- _What is required_
Going through the entries, how many lines include the string "effective"? Answer only with the number.
*** Data to use Section Begins ***
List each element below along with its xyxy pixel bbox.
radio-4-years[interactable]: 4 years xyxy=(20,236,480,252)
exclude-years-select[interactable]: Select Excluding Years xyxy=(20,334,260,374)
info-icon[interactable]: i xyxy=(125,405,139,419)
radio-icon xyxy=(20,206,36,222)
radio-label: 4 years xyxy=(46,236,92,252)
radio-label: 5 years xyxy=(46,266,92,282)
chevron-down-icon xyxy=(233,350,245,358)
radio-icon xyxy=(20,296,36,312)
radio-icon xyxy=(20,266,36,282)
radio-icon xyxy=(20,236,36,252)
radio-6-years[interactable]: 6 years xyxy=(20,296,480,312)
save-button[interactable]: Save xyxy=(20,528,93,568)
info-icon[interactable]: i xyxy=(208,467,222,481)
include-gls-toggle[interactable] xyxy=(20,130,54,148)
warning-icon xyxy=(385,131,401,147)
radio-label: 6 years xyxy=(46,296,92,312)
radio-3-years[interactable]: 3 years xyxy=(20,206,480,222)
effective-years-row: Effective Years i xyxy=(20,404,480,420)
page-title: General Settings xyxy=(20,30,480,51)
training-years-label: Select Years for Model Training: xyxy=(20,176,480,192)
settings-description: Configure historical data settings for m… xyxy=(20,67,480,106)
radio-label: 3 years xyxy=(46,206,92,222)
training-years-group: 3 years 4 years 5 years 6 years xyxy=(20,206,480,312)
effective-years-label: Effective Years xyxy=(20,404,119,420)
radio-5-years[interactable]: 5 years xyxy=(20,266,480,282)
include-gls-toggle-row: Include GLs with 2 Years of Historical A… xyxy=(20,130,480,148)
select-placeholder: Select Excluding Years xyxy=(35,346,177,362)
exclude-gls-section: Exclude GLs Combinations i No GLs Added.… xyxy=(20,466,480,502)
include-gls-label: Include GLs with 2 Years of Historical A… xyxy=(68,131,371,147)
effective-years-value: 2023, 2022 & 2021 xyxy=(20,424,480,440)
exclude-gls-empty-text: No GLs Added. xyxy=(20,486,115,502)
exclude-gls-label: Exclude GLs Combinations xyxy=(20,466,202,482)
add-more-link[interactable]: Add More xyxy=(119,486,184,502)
*** Data to use Section Ends ***
- _Your response_
3